Pertama, si Kriesto menanggapi paragraf pertama Ma Kuru yang mempertanyakan klaim Kriesto bahwa dia katolik, mengiungat URL Facebooknya yang menghina Yesus Kristus. Dia mengatakan bahwa Ma Kuru tidak tau duduk persoalanhya. Mungkin memang benar demikian. Ma Kuru tidak mengatakan bahwa dia (Ma Kuru) punya kapasitas tentang hal itu. Ma Kuru tidak mengemukakan keyakinan 100%. Ma Kuru menggunakan frase “sangat sulit…mempercayai” atau kata “kelihatannya”. Frase ‘sangat sulit…mempercayai’ tidak sama dengan artinya dengan ‘tidak mungkin’. Dan Ma Kuru memperkirakan si Kriesto adalah orang non-kristen yang sedang menyamar. Dengan kata lain bagian tulisan Ma Kuru ini merefleksikan apa yang Ma Kuru pikirkan. Nah, penggunaan kata-kata yang merefleksikan ketiadaan keyakinan 100% seperti “keliatannya” diserang oleh si Kriesto dengan mengatakan Ma Kuru menggunakan jurus kira – kira. Pada hal itu adalah suatu bentuk kejujuran intelektual Ma Kuru. Apakah si Kriesto mengharapkan Ma Kuru atau siapapun menggunakan kata – kata yang merefleksikan keyakinan mutlak ketika menyatakan sesuatu yang Ma Kuru tidak yakin mutlak? Apakah seseorang tidak boleh mengemukakan pandangannya dengan cara yang tepat yaitu menggunakan kata yang berkonotasi kemungkinan saat kita memang tidak yakin 100%? Rupanya itu yang diserang si Kriesto sehingga dia justru menyerang Ma Kuru ketika menggunakan kata tersebut.  Pemikiran Ma Kuru ini, diserang si Kriesto dengan mengatakan demikian:

“Dan sepertinya tuduhan USANG ini tidak pernah ada yang bisa membuktikan bahkan anak buahnya yang sering berdebat dengan saya duke archangel demaskus pun membuat tuduhan saklek seperti ini dan hingga sekarangpun masih sibuk mencari FAKTANYA (bukti dan saksi)”

Si Kriesto melakukan kesesatan pikir (fallacy) yang sangat nampak. Papa Kriesto menuduh Ma Kuru sudah “menuduhnya” non-Katolik dengan berasumsi bahwa Ma Kuru tidak bisa membuktikannya. Padahal Ma Kuru tidak sedang mengatakan hal yang dituduhkan si Kriesto. Dia hanya memperkirakan. Dia tidak mengatakan keyakinan 100% dan untuk alasannya untuk perkiraan itupun sudah dikemukakan. Dengan kata lain di sini Kriesto melakukan sesat pikir strawman, dimana asumsi Ma Kuru yang menyatakan kecurigaannya Kriesto adalah non-katolik, tapi malah di lebih-lebihkan oleh Kriesto dengan mengatakan Ma Kuru menganggapnya pasti Katolik. (Strawman adalah melebih-lebihkan pendapat lawan debat atau menyerang asumsi atau pemikiran sendiri yang bukan pemikiran lawan debat).
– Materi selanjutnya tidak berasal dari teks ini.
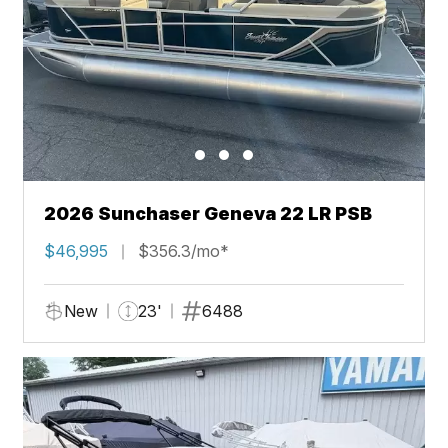
2026 Sunchaser Geneva 22 LR PSB
$46,995
$356.3/mo*
New
23'
6488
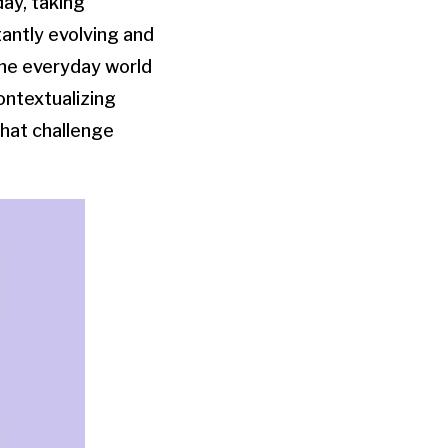
day, taking
tantly evolving and
the everyday world
contextualizing
that challenge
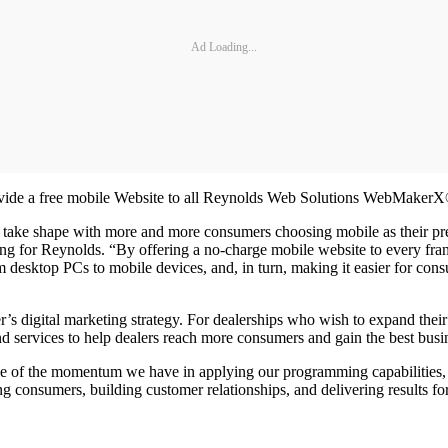
Ad Loading...
rovide a free mobile Website to all Reynolds Web Solutions WebMaker
to take shape with more and more consumers choosing mobile as their pre
g for Reynolds. “By offering a no-charge mobile website to every franc
 desktop PCs to mobile devices, and, in turn, making it easier for cons
r’s digital marketing strategy. For dealerships who wish to expand the
d services to help dealers reach more consumers and gain the best busine
e of the momentum we have in applying our programming capabilities,
 consumers, building customer relationships, and delivering results for 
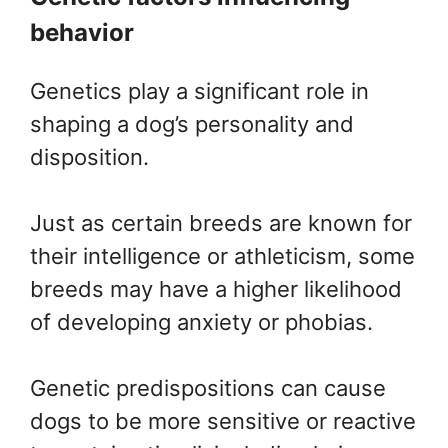
behavior
Genetics play a significant role in
shaping a dog’s personality and
disposition.
Just as certain breeds are known for
their intelligence or athleticism, some
breeds may have a higher likelihood
of developing anxiety or phobias.
Genetic predispositions can cause
dogs to be more sensitive or reactive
Hal lain yang perlu diperhatikan lagi di sini adalah bahwa si Kriesto sebenarnya memang hanya seorang propagandis yang tidak tau cara yang sopan untuk berdiskusi. Kalau memang dia mau diskusi, maka dia tinggal menunjukkan saja bahwa alasan yang dikemukakan Ma Kuru untuk mendukung kecurigaannya dapat dibantah dengan fakta yang lain. Namun demikian, bukan itu yang terjadi.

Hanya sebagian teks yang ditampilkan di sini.